N is a natural number between 10 and 1000. P denotes the product of its digits. S denotes the sun of its digits. If 6P + 4S= 4N, how many values can N take?

Hi Shubham,

Let the number be abc

Product of the digits = a*b*c
Sum = a+b+c
6*a*b*c + 4*(a+b+c) = 4*(100a + 10b + c)
=> 6*a*b*c + 4a + 4b + 4c = 400a + 40b + 4c
=> 6*a*b*c = 396a + 36b
=> a*b*c = 66a + 6b
=> a*(b*c - 66) = 6b

Now, b is a positive integer.
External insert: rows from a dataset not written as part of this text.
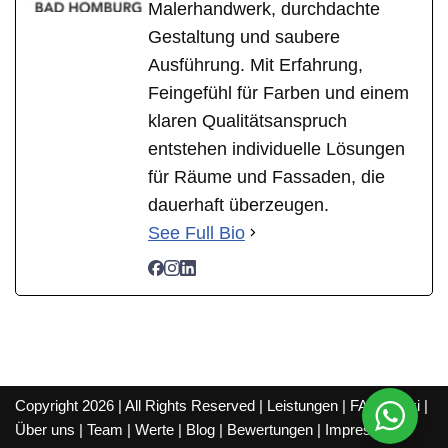
Malerhandwerk, durchdachte
Gestaltung und saubere
Ausführung. Mit Erfahrung,
Feingefühl für Farben und einem
klaren Qualitätsanspruch
entstehen individuelle Lösungen
für Räume und Fassaden, die
dauerhaft überzeugen.
See Full Bio
Copyright 2026 | All Rights Reserved |
Leistungen
|
FAQ
|
Wiki
|
Über uns
|
Team
|
Werte
|
Blog
|
Bewertungen
|
Impressum
|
So, RHS is positive => LHS should also be positive => b*c > 66
The only possibilities are b = 8 and c = 9 or b = 9 and c = 8
In both the cases, b*c = 72 => LHS = 6a and RHS = 6b => a = b

So, the two numbers that satisfy the condition are 889 and 998

Aditya did it nicely for 3 Digits for 2 digits, refer below

Let XY be the numbe r
P= X*Y and S=X+Y
From given equation, we have
6P + 4S = 4N
6X*Y + 4X + 4Y = 4(10X + Y)
or, 6X*Y = 36X
or, Y=6
so 16, 26, 36,.............96 counts to 9.
plus 2 more
total 11.

Thank you so much for the explanation about three digit number. I got that now please tell me if the number is 2digit what are the possibilities?

Still i am confused that number can be in a form of (10a+b) also right?